> [RECORDS FOR THIS EXERCISE]:
BEGIN
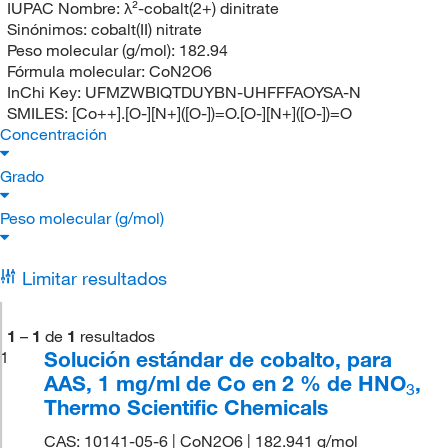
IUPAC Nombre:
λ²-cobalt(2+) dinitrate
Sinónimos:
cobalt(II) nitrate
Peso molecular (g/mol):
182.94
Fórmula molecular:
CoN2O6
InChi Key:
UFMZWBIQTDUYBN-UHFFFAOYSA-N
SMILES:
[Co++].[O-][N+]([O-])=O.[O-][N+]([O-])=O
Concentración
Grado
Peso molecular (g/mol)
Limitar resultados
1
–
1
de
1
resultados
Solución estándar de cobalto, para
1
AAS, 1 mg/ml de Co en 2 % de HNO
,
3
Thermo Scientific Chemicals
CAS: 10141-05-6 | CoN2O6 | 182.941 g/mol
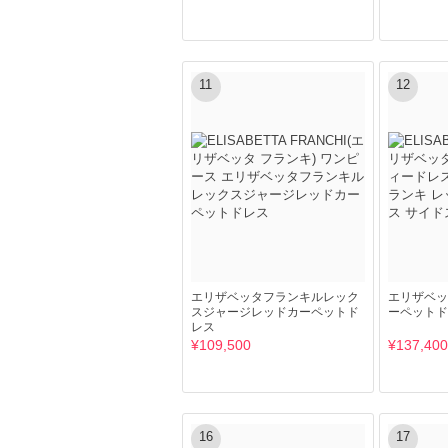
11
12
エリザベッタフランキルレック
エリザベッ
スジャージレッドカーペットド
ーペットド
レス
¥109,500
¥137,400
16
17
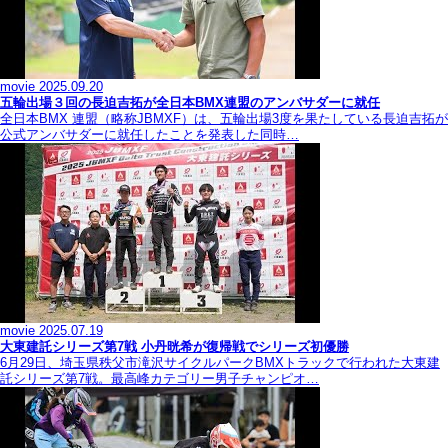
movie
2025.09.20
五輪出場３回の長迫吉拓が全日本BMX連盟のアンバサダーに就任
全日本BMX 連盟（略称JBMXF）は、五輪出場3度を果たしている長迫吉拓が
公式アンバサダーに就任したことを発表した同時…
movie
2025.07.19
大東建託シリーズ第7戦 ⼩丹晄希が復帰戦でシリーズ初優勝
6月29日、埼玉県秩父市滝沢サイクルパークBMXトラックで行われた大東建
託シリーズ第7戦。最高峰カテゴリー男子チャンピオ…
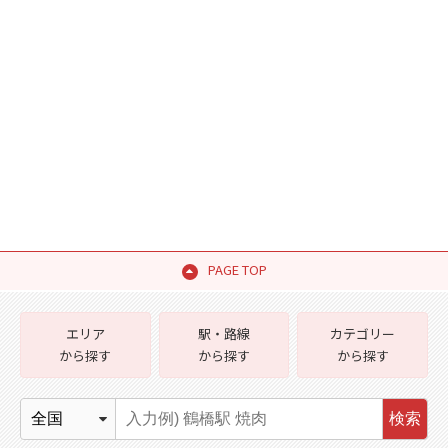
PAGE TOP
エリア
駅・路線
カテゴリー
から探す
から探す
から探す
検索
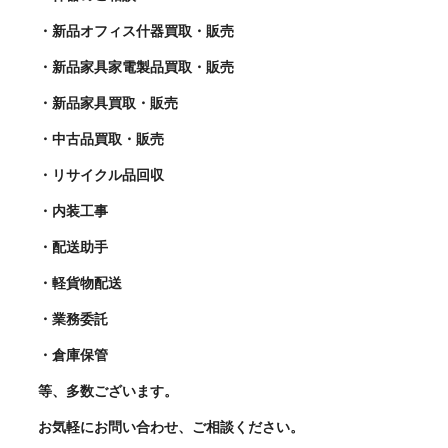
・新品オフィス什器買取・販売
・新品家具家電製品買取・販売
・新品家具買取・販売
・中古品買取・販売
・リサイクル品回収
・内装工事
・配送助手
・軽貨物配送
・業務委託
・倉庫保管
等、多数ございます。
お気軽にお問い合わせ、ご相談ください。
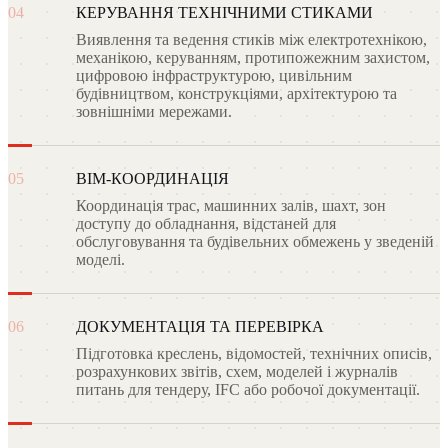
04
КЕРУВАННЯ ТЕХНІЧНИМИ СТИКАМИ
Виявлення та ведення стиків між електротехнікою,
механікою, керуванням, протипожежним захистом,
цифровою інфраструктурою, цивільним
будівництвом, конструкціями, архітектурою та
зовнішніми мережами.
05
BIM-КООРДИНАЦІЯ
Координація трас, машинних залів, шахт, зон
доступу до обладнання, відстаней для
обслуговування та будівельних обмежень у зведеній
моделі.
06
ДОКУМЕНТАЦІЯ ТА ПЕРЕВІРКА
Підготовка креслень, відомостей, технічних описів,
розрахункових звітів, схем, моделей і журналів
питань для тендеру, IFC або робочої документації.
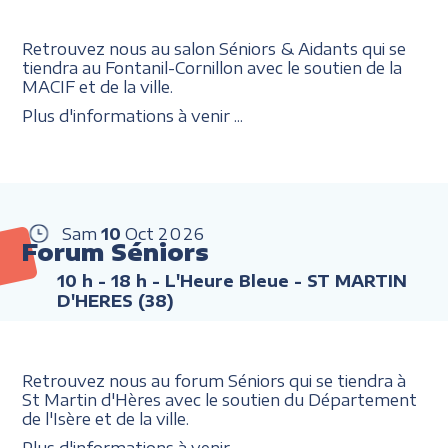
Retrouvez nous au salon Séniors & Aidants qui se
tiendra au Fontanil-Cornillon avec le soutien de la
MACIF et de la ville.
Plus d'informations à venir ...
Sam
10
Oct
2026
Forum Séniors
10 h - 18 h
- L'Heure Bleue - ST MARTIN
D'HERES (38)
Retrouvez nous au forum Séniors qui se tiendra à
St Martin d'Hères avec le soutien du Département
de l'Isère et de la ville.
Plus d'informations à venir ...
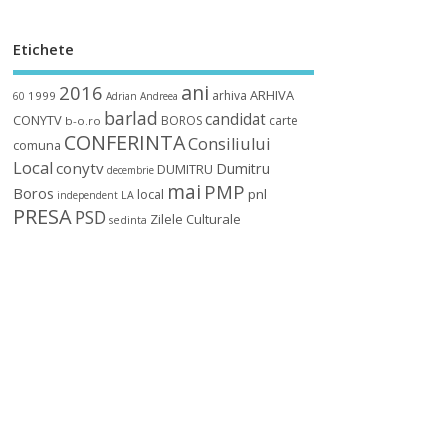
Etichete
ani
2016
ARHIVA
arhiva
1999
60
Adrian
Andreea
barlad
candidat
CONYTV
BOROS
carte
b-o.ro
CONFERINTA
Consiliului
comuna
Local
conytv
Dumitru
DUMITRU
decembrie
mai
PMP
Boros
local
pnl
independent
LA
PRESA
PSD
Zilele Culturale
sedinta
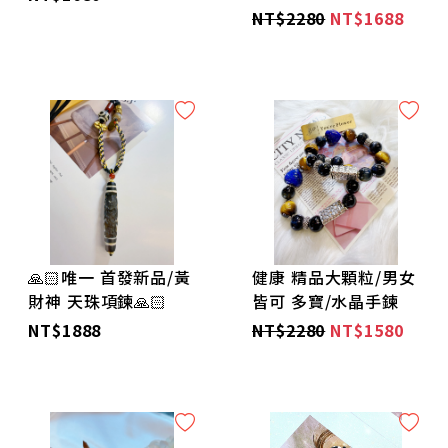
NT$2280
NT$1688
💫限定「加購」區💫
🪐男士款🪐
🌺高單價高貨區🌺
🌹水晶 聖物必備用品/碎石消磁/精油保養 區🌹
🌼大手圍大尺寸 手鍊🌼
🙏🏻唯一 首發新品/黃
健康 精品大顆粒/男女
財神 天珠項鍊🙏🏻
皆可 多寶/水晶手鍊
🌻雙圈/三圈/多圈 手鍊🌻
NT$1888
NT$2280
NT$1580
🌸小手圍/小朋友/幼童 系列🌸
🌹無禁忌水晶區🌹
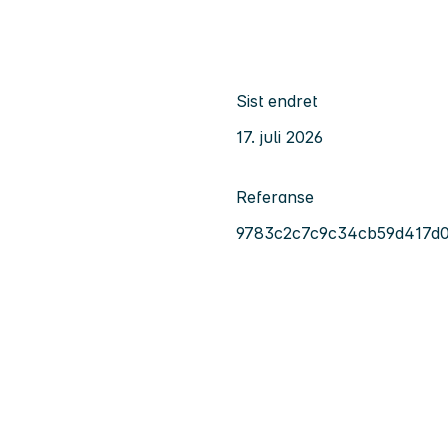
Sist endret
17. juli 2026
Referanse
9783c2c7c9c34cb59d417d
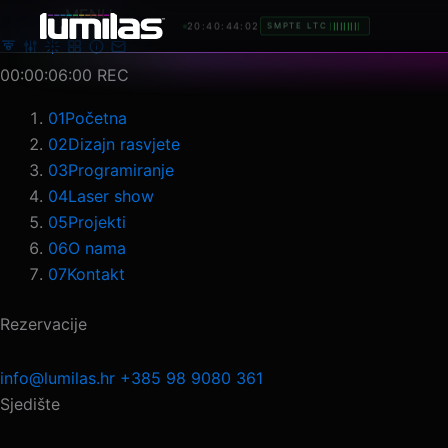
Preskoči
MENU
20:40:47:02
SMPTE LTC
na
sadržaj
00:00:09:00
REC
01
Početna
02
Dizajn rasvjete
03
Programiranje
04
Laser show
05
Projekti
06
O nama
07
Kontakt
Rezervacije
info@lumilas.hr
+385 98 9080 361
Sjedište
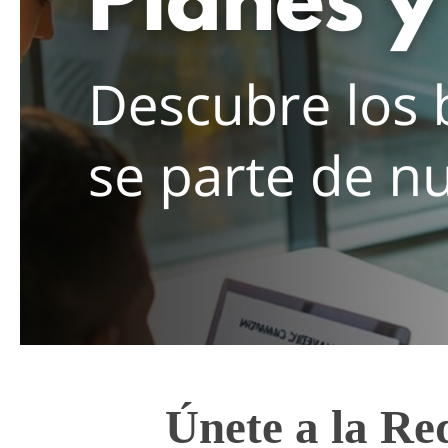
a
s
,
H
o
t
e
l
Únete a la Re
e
END
Each line carrying the string "Séniors" should be copied out from the entries.

Retrouvez nous au salon Séniors & Aidants qui se
Forum Séniors
Retrouvez nous au forum Séniors qui se tiendra à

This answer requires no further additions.